--- Records to process ---

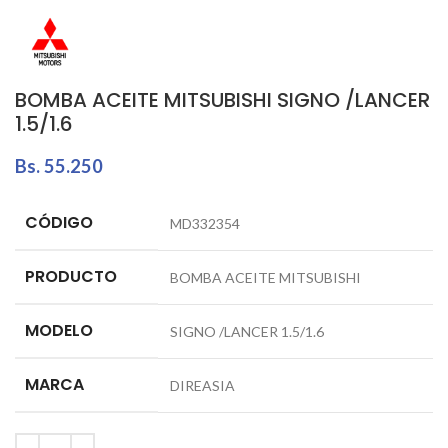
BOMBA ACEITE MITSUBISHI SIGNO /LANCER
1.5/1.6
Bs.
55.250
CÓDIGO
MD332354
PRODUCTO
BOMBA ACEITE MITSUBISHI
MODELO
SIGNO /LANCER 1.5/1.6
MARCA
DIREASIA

---
--- Records to process ---

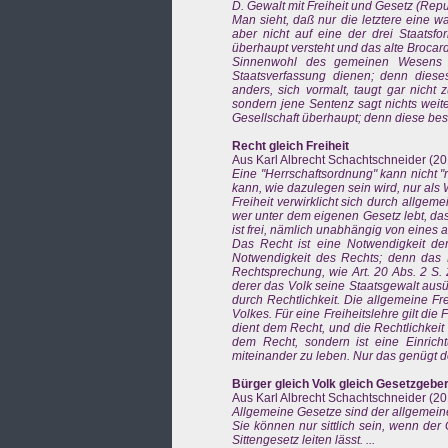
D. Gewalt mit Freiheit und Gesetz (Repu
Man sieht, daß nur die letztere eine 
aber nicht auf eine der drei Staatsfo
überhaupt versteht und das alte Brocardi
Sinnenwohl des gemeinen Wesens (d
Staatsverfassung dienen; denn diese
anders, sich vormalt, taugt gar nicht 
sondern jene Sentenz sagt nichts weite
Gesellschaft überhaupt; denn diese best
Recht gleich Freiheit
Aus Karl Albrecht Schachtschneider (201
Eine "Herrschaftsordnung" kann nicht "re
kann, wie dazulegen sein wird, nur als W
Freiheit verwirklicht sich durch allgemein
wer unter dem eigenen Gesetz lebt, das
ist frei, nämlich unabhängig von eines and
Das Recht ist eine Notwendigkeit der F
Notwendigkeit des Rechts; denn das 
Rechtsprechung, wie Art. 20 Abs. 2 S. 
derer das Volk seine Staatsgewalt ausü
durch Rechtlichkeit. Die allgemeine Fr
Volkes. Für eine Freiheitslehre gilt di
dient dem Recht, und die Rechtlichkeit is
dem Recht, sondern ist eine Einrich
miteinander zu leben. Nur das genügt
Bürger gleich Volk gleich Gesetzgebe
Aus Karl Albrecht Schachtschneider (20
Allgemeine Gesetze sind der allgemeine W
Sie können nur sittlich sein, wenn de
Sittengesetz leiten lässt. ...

---

→ **Task**:
Please make an exact copy of the lines above from the line with "Bürger gleich Volk gleich Gesetzgebe" through the line with "Sittengesetz leiten lässt. ...", both ends included.

→ **Task solution**:
Bürger gleich Volk gleich Gesetzgebe
Aus Karl Albrecht Schachtschneider (20
Allgemeine Gesetze sind der allgemeine W
Sie können nur sittlich sein, wenn de
Sittengesetz leiten lässt. ...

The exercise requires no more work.